The statement, carried on Wednesday by the North Korean state news agency KCNA, came at a sensitive time for the North as it seeks Chinese investment to revive its moribund economy and as its new leader Kim Jong-un has asked for a state visit to China, its main backer.
Xiyang Group, on a Chinese website, described its investment in an iron-ore powder venture as "a nightmare" and said that the North had violated its own investment laws.
"It (Xiyang) has carried out only 50 percent of its investment obligations though almost four years have past since the contract took effect," KCNA quoted a spokesman for its Commission for Joint Venture and Investment as saying.
North Korea rarely criticizes China or any Chinese entities in public, and the KCNA article said that the Xiyang comments had been whipped up by "hostile forces" in an orchestrated media campaign to blacken the country's name.
North Korea's special economic zones are governed by a patchwork of laws and have so far failed to attract large amounts of Chinese investment into a country that has been hit with international sanctions after its nuclear tests in 2006 and 2009.
The country sits on significant deposits of coal, iron ore and gold and has substantial reserves of rare earths.
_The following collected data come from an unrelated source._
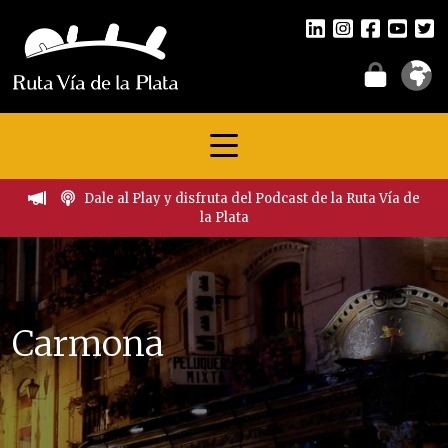
Dale al Play y disfruta del Podcast de la Ruta Vía de
la Plata
Carmona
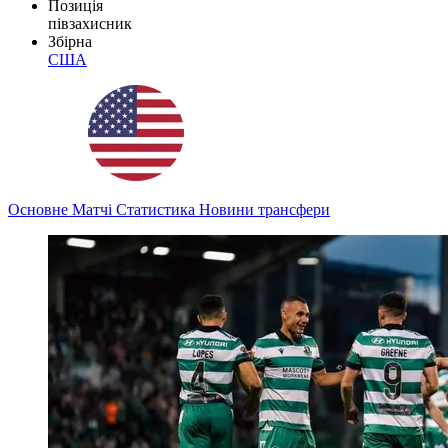
Позиція
півзахисник
Збірна
США
Основне
Матчі
Статистика
Новини
трансфери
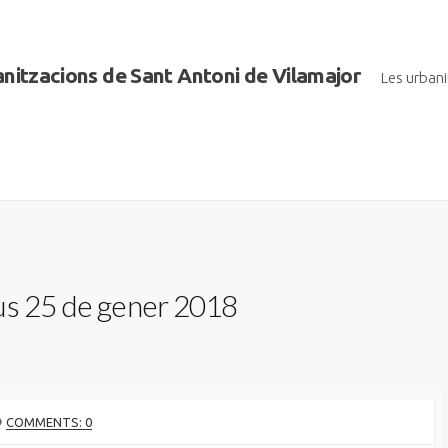
banitzacions de Sant Antoni de Vilamajor
Les urban
us 25 de gener 2018
COMMENTS: 0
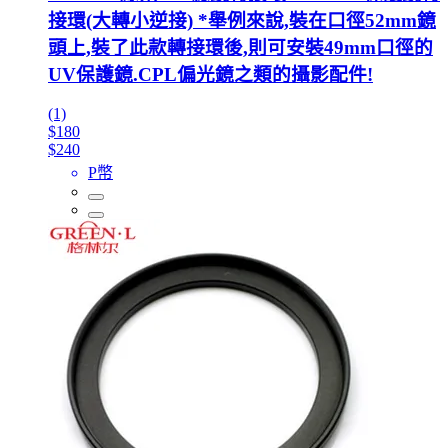
接環(大轉小逆接) *舉例來說,裝在口徑52mm鏡
頭上,裝了此款轉接環後,則可安裝49mm口徑的
UV保護鏡.CPL偏光鏡之類的攝影配件!
(1)
$180
$240
P幣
But a rickety infrastructure and uncertain laws deters investors.
Between 2003 and 2009, Chinese investment in North Korea stood at $98.3 million, just 12 percent of the amount Chinese firms have invested in South Korea, according to Chinese data cited in a 2011 report by Drew Thompson, a Korea specialist who now works at the U.S. Department of Defense.
Jang Song-taek, the uncle of North Korea's new ruler visited Beijing last month to ask for new investment and to try to get China to agree to a state visit for Kim, who has ruled the North since the death of his father.